By Ellis Harms
I often sit alone in the “courtyard” here in this place and say to myself, “What am I doing here?” “How did I get here in the middle of Sacramento?” I guess I have to remember my former life in Paradise, to answer these questions. Our house was burned to the ground – only ashes left – hard as it is to forget, I have to relive it to tell this story!! Arlene, my faithful wife of 67 years and I had lived in our beloved town of Paradise, built our own home, had lived in Paradise for 58 years – raised 3 wonderful kids, where shall I begin? My life is a series of miracles – one of which is how we moved from Lancaster Circle on Bille Road to our little 2 room cabin at 7125 Clark Rd and lived in it for 2 ½ years with 3 kids. We had moved from Southern California in 1960 when I got the job as Principal of the large Elementary School. I was the only new person on the staff (another story). Gale was 7 years old, Neil 5, and Dawn 1 year old.

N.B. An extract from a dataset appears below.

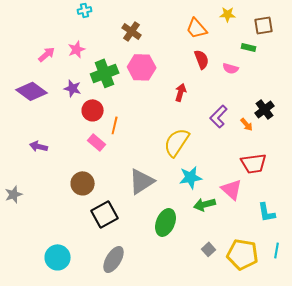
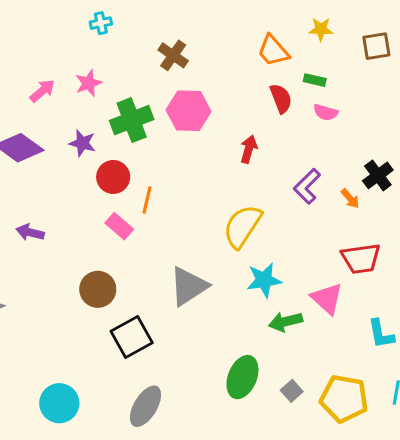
green rectangle: (249, 47) -> (315, 80), moved
green ellipse: (166, 222) -> (242, 377), moved

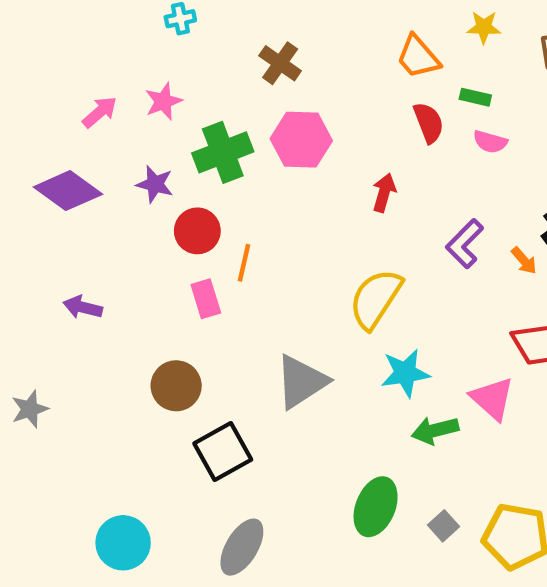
pink rectangle: (119, 226) -> (206, 299), turned 32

I look around the courtyard, about one half the length of a football field, I sit by the huge oak tree around which is the cement pathway, the courtyard is well-groomed. I admire the tall grass and flowers and often see busy little squirrels under the huge oak...
We got the evacuation call on the land line phone at 8:30 a.m. in Paradise. I often wonder who called us. It so happened that Gale, our oldest, was at our house when we got the call. She was organizing her mother’s medication and making arrangements for her continued care when we got the evacuation call, 8:30 a.m. November 8, 2018, Gale’s 65th birthday. Arlene had just gotten out of rehab the day before after months with a rare chemical imbalance. I didn’t take the evacuation call too seriously. I thought I’d be back, after all thousands of people had been evacuated from their homes a few months earlier when there was trouble with the Spillway at Oroville Dam. All the evacuees were eventually returned home and living “safe and sound”.

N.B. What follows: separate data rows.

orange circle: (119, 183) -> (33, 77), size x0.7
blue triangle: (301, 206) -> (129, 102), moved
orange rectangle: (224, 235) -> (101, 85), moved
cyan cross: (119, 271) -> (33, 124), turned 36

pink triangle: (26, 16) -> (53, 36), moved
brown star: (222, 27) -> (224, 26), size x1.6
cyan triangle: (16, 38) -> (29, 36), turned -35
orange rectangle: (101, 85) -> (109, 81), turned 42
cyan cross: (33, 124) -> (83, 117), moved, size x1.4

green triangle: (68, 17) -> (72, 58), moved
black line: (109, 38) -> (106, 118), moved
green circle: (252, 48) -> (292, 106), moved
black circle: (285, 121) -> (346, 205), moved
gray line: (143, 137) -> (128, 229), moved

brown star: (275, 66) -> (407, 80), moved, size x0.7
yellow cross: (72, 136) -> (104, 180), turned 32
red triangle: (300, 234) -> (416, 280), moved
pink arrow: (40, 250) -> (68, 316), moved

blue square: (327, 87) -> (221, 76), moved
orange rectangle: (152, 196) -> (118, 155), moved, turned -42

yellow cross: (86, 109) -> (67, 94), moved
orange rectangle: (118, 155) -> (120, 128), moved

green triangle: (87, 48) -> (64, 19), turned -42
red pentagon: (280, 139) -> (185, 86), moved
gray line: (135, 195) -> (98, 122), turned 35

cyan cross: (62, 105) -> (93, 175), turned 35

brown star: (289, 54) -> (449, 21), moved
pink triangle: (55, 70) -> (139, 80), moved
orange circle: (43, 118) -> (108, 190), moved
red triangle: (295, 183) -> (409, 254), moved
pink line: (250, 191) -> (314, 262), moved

Arlene and I had purchased the cabin and 1/7 acres on Clark Road in 1961 and moved into it with our 3 kids. It seemed like pioneering; the kids didn’t want to move when it was time to transfer to the addition we’d built on the back of the cabin. It was so cozy. We had been told the cabin was too good to tear down. It would be too hard to move it so to build on seemed the best solution to expanding. We contracted a draftsman to draw plans of a new house to be built on the back of the cabin. He drew up the plans but only went to dining room and living room. Since we’d asked for a sunken living room it seemed too much for him. I took over and sketched plans for bookshelves around a massive stone fireplace and windows in living room. We had a very creative builder who barely looked at plans for building. The beamed ceiling ended up being 18 feet high. We built out of Pecky Cedar, a far low-quality lumber but we loved it. It was difficult to find long boards without holes. I let the builder pick out boards for kitchen but thought he made it too pecky, so I chose all boards for living room. We brought in all rocks for fireplace from nearby Sawmill Peak. We used slate for entrance that was found by creek up in Feather Canyon – we only polished the slate entrance once – it always seemed polished on its own.

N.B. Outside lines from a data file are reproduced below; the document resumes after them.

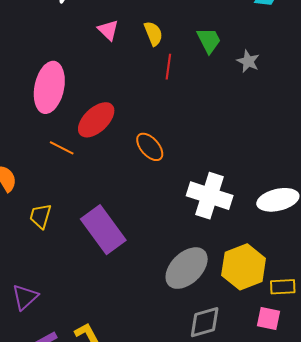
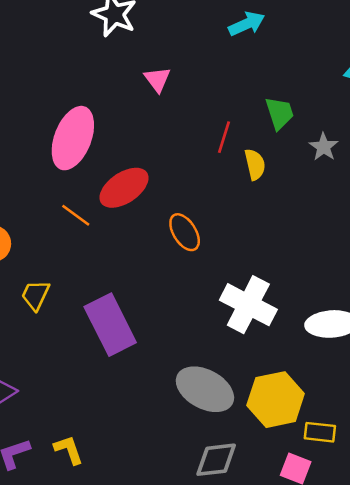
yellow semicircle: (153, 34) -> (255, 164), moved
gray ellipse: (187, 268) -> (205, 389), turned 63

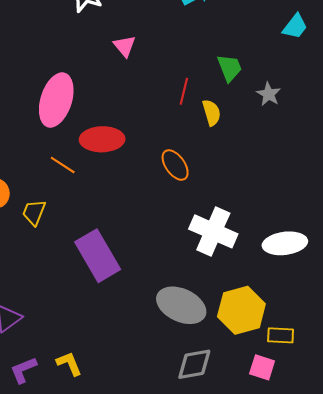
red ellipse: (124, 188) -> (102, 139), turned 36
orange ellipse: (185, 232) -> (175, 165), moved
yellow trapezoid: (35, 295) -> (34, 212), moved

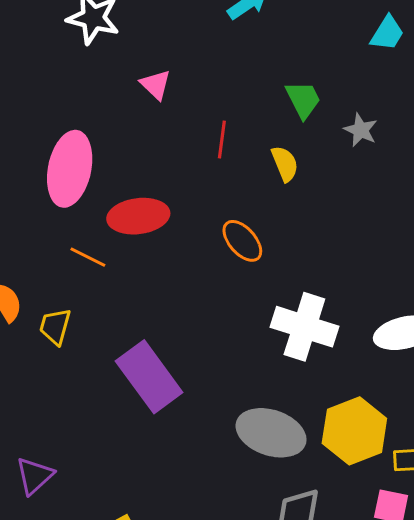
red line: (184, 91) -> (222, 139), moved

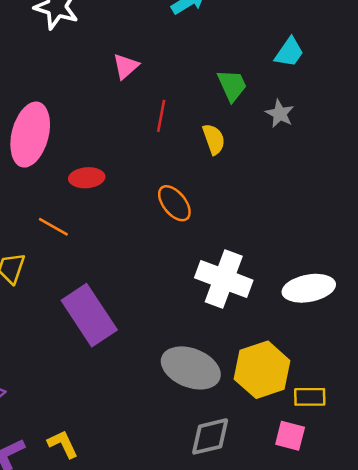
cyan trapezoid: (387, 33) -> (289, 52), moved
pink triangle: (156, 85) -> (126, 66), moved, turned 32
red ellipse: (138, 216) -> (87, 178), size x0.7
orange line: (88, 257) -> (53, 227), moved

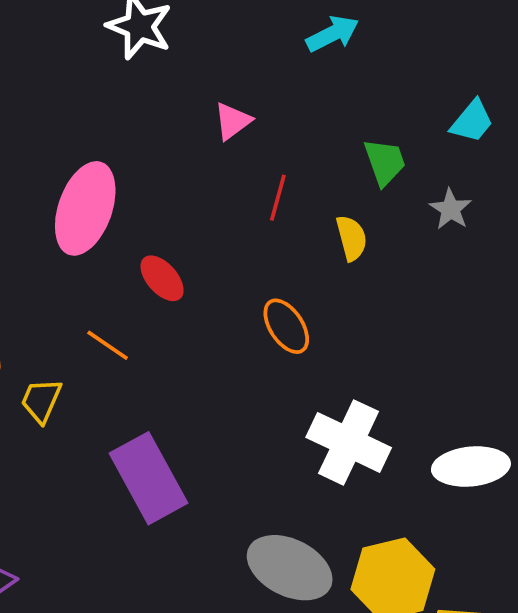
red ellipse: (87, 178) -> (162, 278), turned 48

I questioned how much window space to include as the cabin had small old-fashioned windows and always seemed dark.
As usual, I see the problem in writing this “Blog” is not what to include but what to leave out. And I haven’t even mentioned my garden which of course was burned up too! I almost hated to lose my garden as much as the house! All those plants were my friends. I always watered by hand as I wanted to “talk” to each plant.
I have so many little stories related to building – shall I tell story of Arlene and me staying up all night, putting white stain over entire living room walls which we’d found depressing as painters left it.
Shall I tell story of bringing all rocks in pickup truck for fireplace. We had 2 flats on one trip.
Shall I tell story of glass man putting huge slabs of glass windows I’d designed. He called it Belgian Glass. Arlene and I were always impressed they never broke as whole wall wobbled when door was closed heavily.
Shall I tell story of big box in which sliding glass door came in. I put it on top of debris going to dump in pickup. I put 9-year-old son Neil on top. The wind tipped the huge piece of cardboard and boy on ground. Neil consequently lost front teeth – We spent much time in hospital and orthodontist office.
Shall I tell story of stained-glass window by front door and sea life we’d gathered from ocean dump. We found a man who specialized in installing stained glass windows. He helped!
Shall I tell story of little tin lantern that hung by front door we’d bought at Mexican Border as Mexicans tried to sell to each car.
On and on – endless –
Will close this saying we had several nice compliments on finished product. One person said coming into our living room was a sanctuary. Another skilled architect said it was “most intelligent use of wood he’d witnessed.”
Oh yeah – there’s the story of having the whole place carpeted and not liking the color. The saleslady found the swatch we’d chosen from had become faded and dirty. She replaced the whole house full of carpet! Free!
Shall I tell story of large coffee table I went down to lumber company and ordered several pieces cut. It served as coffee table for years.
Shall I tell about world map hanging over dining table – an idea brought from superintendent’s home in Moorpark where I first taught!